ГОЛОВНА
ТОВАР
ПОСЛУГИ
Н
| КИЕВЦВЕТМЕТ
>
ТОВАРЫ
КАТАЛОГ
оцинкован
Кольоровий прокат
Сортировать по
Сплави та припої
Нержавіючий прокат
========================================
▶ **Exercise details**
Scan the data above; copy every line where "прокат" appears.

▶ **Solution to the problem**
Кольоровий прокат
Нержавіючий прокат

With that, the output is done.